Küba'nın barındırdığı bu ekonomik kontrast, kolay yoldan para kazanmak isteyen fahişelerin, dolandırıcıların ve hırsızların türemesine sebep olmuştu. Şunu hayal edin, ortalama bir turistin cebinde belki de ortalama bir Kübalının hayatı boyunca görebileceğinden daha fazla para var. Sonuç kaçınılmazdı.
Tehlikeler & Korunma Yolları
Takside, pazarda ve daha pek çok kamuya açık alanda alışveriş yaparken dikkatli olmak gerekiyor.

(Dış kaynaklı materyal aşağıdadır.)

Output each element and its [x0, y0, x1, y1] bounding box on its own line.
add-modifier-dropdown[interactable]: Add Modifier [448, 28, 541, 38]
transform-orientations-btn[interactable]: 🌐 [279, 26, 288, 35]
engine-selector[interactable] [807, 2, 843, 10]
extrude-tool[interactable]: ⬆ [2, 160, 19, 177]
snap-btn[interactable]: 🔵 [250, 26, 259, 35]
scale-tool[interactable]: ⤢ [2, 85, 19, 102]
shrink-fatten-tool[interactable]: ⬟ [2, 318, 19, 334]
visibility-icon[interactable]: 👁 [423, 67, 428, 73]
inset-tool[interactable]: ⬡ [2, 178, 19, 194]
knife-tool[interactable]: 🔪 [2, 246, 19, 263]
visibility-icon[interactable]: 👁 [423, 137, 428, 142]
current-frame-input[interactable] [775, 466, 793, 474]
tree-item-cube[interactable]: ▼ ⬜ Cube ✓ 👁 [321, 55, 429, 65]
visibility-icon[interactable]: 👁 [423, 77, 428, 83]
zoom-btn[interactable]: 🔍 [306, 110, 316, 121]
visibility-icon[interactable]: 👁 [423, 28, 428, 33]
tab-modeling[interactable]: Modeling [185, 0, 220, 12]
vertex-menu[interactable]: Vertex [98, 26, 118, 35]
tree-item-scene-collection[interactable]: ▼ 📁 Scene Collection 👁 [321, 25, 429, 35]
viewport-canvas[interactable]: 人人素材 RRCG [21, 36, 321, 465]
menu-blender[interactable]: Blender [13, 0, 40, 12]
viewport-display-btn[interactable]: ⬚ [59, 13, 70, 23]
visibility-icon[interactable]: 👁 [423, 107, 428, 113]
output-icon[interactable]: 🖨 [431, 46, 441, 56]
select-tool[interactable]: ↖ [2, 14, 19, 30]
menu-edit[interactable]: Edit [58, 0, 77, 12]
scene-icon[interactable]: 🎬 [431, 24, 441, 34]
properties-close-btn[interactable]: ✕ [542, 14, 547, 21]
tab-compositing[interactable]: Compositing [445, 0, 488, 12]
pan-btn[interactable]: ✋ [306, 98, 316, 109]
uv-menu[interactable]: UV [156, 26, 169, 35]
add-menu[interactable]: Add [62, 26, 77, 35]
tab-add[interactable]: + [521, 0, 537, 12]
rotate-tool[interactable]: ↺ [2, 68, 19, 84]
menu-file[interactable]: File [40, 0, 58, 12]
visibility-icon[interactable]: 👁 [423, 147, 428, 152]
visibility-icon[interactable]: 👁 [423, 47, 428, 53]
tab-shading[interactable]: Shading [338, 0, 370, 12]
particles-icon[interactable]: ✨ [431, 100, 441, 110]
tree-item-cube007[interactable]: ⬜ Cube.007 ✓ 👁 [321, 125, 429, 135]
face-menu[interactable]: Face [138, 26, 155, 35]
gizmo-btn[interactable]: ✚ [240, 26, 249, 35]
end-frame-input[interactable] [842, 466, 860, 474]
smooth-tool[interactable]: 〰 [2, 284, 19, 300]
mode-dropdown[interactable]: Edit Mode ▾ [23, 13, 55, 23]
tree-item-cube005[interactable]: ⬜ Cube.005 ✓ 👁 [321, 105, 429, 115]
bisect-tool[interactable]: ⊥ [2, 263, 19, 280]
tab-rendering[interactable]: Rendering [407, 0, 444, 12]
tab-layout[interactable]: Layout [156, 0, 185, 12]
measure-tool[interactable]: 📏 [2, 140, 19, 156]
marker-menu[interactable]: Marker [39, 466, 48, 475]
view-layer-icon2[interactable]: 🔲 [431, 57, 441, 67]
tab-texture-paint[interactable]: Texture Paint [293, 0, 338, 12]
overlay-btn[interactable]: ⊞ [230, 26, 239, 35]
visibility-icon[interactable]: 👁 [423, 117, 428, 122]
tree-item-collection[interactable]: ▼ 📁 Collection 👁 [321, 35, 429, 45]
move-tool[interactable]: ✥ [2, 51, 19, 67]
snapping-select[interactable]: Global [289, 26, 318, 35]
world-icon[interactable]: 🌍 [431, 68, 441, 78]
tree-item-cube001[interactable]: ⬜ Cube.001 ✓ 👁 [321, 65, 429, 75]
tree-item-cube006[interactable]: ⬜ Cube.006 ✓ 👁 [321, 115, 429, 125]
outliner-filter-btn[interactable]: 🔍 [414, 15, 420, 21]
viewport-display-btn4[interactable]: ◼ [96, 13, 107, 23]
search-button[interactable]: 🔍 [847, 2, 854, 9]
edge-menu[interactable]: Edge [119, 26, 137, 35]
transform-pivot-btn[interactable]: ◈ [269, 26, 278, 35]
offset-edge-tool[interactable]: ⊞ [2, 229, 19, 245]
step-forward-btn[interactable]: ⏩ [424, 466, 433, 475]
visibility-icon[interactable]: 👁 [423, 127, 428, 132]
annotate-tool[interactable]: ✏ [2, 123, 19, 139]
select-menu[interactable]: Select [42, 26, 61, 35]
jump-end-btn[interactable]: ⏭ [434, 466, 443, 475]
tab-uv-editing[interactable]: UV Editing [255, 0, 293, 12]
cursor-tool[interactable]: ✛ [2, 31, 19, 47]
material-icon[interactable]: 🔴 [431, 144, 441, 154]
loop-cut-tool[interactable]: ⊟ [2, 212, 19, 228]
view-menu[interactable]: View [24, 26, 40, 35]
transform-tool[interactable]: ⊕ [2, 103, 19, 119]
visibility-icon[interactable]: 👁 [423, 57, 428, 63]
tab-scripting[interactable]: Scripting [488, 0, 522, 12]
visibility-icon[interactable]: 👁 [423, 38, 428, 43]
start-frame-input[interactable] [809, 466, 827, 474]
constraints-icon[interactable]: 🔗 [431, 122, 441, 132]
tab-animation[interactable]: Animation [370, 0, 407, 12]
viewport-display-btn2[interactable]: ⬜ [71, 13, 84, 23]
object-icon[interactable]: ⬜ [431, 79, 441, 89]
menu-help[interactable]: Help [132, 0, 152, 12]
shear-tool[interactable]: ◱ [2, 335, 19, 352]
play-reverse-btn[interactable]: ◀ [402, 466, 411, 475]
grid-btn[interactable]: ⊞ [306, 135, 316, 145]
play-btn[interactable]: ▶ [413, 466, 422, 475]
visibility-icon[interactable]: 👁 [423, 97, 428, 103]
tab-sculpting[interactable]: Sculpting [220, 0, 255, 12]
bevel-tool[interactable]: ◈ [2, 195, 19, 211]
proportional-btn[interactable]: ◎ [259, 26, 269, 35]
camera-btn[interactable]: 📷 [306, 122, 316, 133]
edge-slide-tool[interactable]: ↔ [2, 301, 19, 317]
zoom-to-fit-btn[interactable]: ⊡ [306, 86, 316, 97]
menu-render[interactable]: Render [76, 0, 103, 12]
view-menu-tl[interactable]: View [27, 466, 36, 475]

Çünkü paranın üstünü yerel para birimi CUC'a çok benzeyen ama aslında maddi bir karşılığı bulunmayan Che Guevara bozuk paraları ile veriyorlar.

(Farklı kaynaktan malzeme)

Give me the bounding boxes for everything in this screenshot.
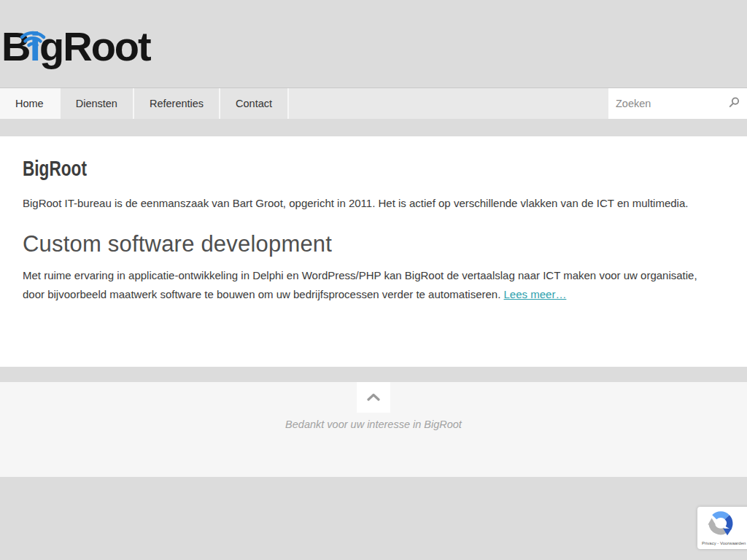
footer-thanks-text: Bedankt voor uw interesse in BigRoot (0, 419, 747, 430)
recaptcha-icon (707, 510, 735, 540)
site-header: BigRoot (0, 0, 747, 88)
recaptcha-badge[interactable]: Privacy - Voorwaarden (697, 507, 747, 549)
page-title: BigRoot (23, 157, 570, 181)
section-title: Custom software development (23, 231, 724, 257)
nav-item-diensten[interactable]: Diensten (61, 88, 134, 119)
nav-item-label: Referenties (150, 98, 204, 109)
nav-item-label: Home (15, 98, 44, 109)
intro-paragraph: BigRoot IT-bureau is de eenmanszaak van … (23, 197, 724, 209)
section-body-paragraph: Met ruime ervaring in applicatie-ontwikk… (23, 266, 719, 304)
scroll-to-top-button[interactable] (357, 382, 390, 413)
search-button[interactable] (725, 88, 743, 119)
nav-item-label: Contact (236, 98, 272, 109)
section-body-text: Met ruime ervaring in applicatie-ontwikk… (23, 269, 697, 300)
page-footer: Bedankt voor uw interesse in BigRoot (0, 382, 747, 477)
wifi-icon (17, 12, 49, 56)
search-icon (729, 97, 740, 110)
chevron-up-icon (367, 392, 380, 403)
search-input[interactable] (616, 98, 725, 109)
nav-item-label: Diensten (76, 98, 117, 109)
nav-item-contact[interactable]: Contact (220, 88, 289, 119)
logo-text-suffix: gRoot (39, 23, 150, 69)
bottom-area (0, 477, 747, 560)
search-box (608, 88, 747, 119)
site-logo[interactable]: BigRoot (1, 25, 150, 69)
header-divider-strip (0, 119, 747, 136)
nav-item-referenties[interactable]: Referenties (134, 88, 220, 119)
read-more-link[interactable]: Lees meer… (504, 288, 567, 300)
nav-item-home[interactable]: Home (0, 88, 61, 119)
recaptcha-privacy-label[interactable]: Privacy - Voorwaarden (702, 541, 746, 545)
main-nav: Home Diensten Referenties Contact (0, 88, 747, 119)
main-content: BigRoot BigRoot IT-bureau is de eenmansz… (0, 136, 747, 367)
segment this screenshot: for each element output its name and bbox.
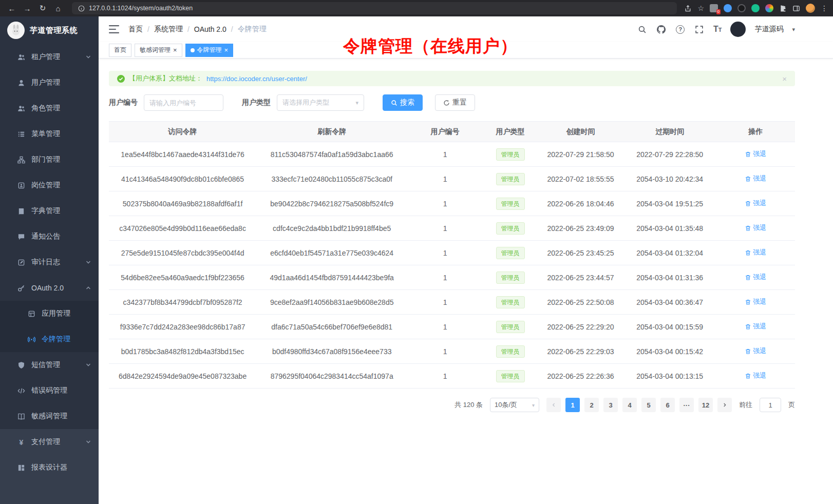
actions-cell: 强退 — [716, 290, 795, 315]
extension-blue-icon[interactable] — [724, 4, 732, 12]
share-icon[interactable] — [684, 5, 692, 12]
browser-profile-avatar[interactable] — [806, 4, 815, 13]
user-id-cell: 1 — [407, 216, 483, 241]
sidebar-item-label: 岗位管理 — [31, 181, 60, 190]
extension-badge-icon[interactable]: 0 — [710, 4, 718, 12]
force-logout-button[interactable]: 强退 — [745, 371, 766, 380]
page-button-6[interactable]: 6 — [660, 398, 675, 412]
help-icon[interactable]: ? — [675, 24, 686, 34]
page-button-4[interactable]: 4 — [622, 398, 637, 412]
close-icon[interactable]: × — [173, 47, 177, 53]
site-info-icon[interactable] — [78, 5, 85, 12]
doc-link[interactable]: https://doc.iocoder.cn/user-center/ — [206, 75, 307, 83]
sidebar-item-token-mgmt[interactable]: 令牌管理 — [0, 326, 99, 352]
puzzle-extensions-icon[interactable] — [779, 5, 787, 12]
goto-page-input[interactable] — [760, 398, 781, 412]
force-logout-button[interactable]: 强退 — [745, 174, 766, 183]
app-logo[interactable]: 芋道管理系统 — [0, 16, 99, 44]
breadcrumb-home[interactable]: 首页 — [128, 25, 143, 34]
page-button-3[interactable]: 3 — [603, 398, 618, 412]
home-icon[interactable]: ⌂ — [51, 2, 65, 14]
sidebar-item-app-mgmt[interactable]: 应用管理 — [0, 301, 99, 326]
table-row: 502375b8040a469a9b82188afdf6af1f be90422… — [109, 191, 795, 216]
next-page-button[interactable] — [717, 398, 732, 412]
sidebar-item-menu[interactable]: 菜单管理 — [0, 121, 99, 147]
refresh-token-cell: be90422b8c7946218275a508bf524fc9 — [256, 191, 407, 216]
user-id-cell: 1 — [407, 364, 483, 389]
force-logout-button[interactable]: 强退 — [745, 248, 766, 257]
chevron-down-icon[interactable]: ▾ — [792, 26, 795, 33]
sidebar-item-dept[interactable]: 部门管理 — [0, 147, 99, 172]
force-logout-button[interactable]: 强退 — [745, 322, 766, 331]
sidebar-item-role[interactable]: 角色管理 — [0, 95, 99, 121]
page-button-2[interactable]: 2 — [584, 398, 599, 412]
sidebar-item-post[interactable]: 岗位管理 — [0, 172, 99, 198]
breadcrumb-system[interactable]: 系统管理 — [154, 25, 183, 34]
sidebar-item-sensitive-words[interactable]: 敏感词管理 — [0, 403, 99, 429]
page-button-12[interactable]: 12 — [698, 398, 713, 412]
force-logout-button[interactable]: 强退 — [745, 346, 766, 356]
page-button-5[interactable]: 5 — [641, 398, 656, 412]
page-size-select[interactable]: 10条/页 ▾ — [490, 398, 539, 412]
sidebar-toggle-icon[interactable] — [105, 20, 123, 38]
close-icon[interactable]: × — [224, 47, 229, 53]
actions-cell: 强退 — [716, 241, 795, 265]
breadcrumb-oauth[interactable]: OAuth 2.0 — [194, 25, 226, 33]
sidebar-panel-icon[interactable] — [792, 5, 800, 12]
user-id-cell: 1 — [407, 265, 483, 290]
user-type-label: 用户类型 — [242, 98, 271, 107]
user-id-input[interactable] — [144, 94, 223, 111]
fullscreen-icon[interactable] — [694, 24, 705, 34]
github-icon[interactable] — [656, 24, 667, 34]
star-icon[interactable]: ☆ — [697, 4, 704, 12]
forward-icon[interactable]: → — [21, 2, 34, 14]
sidebar-item-tenant[interactable]: 租户管理 — [0, 44, 99, 70]
url-bar[interactable]: 127.0.0.1:1024/system/oauth2/token — [72, 2, 677, 14]
sidebar-item-notice[interactable]: 通知公告 — [0, 224, 99, 249]
tab-sensitive-words[interactable]: 敏感词管理 × — [135, 44, 182, 57]
user-type-badge: 管理员 — [496, 198, 525, 210]
page-buttons: 1 2 3 4 5 6 ··· 12 — [546, 398, 732, 412]
access-token-cell: 502375b8040a469a9b82188afdf6af1f — [109, 191, 256, 216]
force-logout-button[interactable]: 强退 — [745, 149, 766, 159]
app-shell: 芋道管理系统 租户管理 用户管理 角色管理 菜单管理 部门管理 — [0, 16, 833, 504]
pay-icon: ¥ — [17, 438, 25, 446]
user-name[interactable]: 芋道源码 — [754, 25, 783, 34]
alert-close-icon[interactable]: × — [782, 74, 787, 83]
user-id-label: 用户编号 — [109, 98, 138, 107]
font-size-icon[interactable]: TT — [713, 25, 722, 34]
force-logout-button[interactable]: 强退 — [745, 223, 766, 232]
access-token-cell: b0d1785bc3a8482f812db4a3f3bd15ec — [109, 339, 256, 364]
sidebar-item-report-designer[interactable]: 报表设计器 — [0, 455, 99, 480]
sidebar-item-audit-log[interactable]: 审计日志 — [0, 249, 99, 275]
user-avatar[interactable] — [730, 22, 746, 37]
page-button-1[interactable]: 1 — [565, 398, 580, 412]
sidebar-item-user[interactable]: 用户管理 — [0, 70, 99, 95]
reload-icon[interactable]: ↻ — [36, 2, 49, 14]
sidebar-item-oauth[interactable]: OAuth 2.0 — [0, 275, 99, 301]
extension-colorwheel-icon[interactable] — [765, 4, 773, 12]
force-logout-button[interactable]: 强退 — [745, 199, 766, 208]
sidebar-item-pay[interactable]: ¥ 支付管理 — [0, 429, 99, 455]
refresh-token-cell: 9ce8ef2aa9f14056b831ae9b608e28d5 — [256, 290, 407, 315]
reset-button[interactable]: 重置 — [435, 94, 475, 111]
sidebar-item-sms[interactable]: 短信管理 — [0, 352, 99, 378]
prev-page-button[interactable] — [546, 398, 561, 412]
tab-home[interactable]: 首页 — [109, 44, 131, 57]
search-button[interactable]: 搜索 — [383, 94, 423, 111]
user-type-select[interactable]: 请选择用户类型 ▾ — [277, 94, 364, 111]
user-type-cell: 管理员 — [483, 364, 538, 389]
sidebar-item-dict[interactable]: 字典管理 — [0, 198, 99, 224]
created-cell: 2022-07-29 21:58:50 — [538, 142, 623, 167]
search-icon[interactable] — [637, 24, 648, 34]
force-logout-button[interactable]: 强退 — [745, 273, 766, 282]
browser-menu-icon[interactable]: ⋮ — [821, 4, 828, 12]
back-icon[interactable]: ← — [5, 2, 18, 14]
sidebar-item-error-code[interactable]: 错误码管理 — [0, 378, 99, 403]
user-type-cell: 管理员 — [483, 290, 538, 315]
extension-dark-icon[interactable] — [737, 4, 746, 12]
extension-green-icon[interactable] — [751, 4, 760, 12]
force-logout-button[interactable]: 强退 — [745, 297, 766, 306]
more-pages-button[interactable]: ··· — [679, 398, 694, 412]
tab-token-mgmt[interactable]: 令牌管理 × — [185, 44, 234, 57]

Havana’daki Casa De La Musica'ya gitmeyin. Önünde bekleyen çok fazla hırsız ve fahişe var. İçerisi de bir o kadar kötü sahne şovlarına ev sahip yapıyor. Eğer bir grup kadın sokakta kolunuza girmeye çalışıyorsa ilk olarak ceplerinizi kontrol edin ve her şey yerli yerindeyse hızlı adımlarla uzaklaşın.
Satılan puroların bazıları sahte. Almadan önce araştırma yapmak ve ürün fazla ucuzsa şüphelenmek gerekiyor. Kolay yoldan turistlerin parasını almaya çalışan çok kişi var. Purolarımızın hepsinin sahte olduğunu Türkiye'ye döndüğümüzde anladık. Neyse ki sahtesinin bile talibi vardı da zararımızı çıkartmış olduk. Sanıldığının aksine o purolar genç kızların değil, yaşlı amcaların kıllı bacaklarında ve tezgahların üstünde sarılıyor.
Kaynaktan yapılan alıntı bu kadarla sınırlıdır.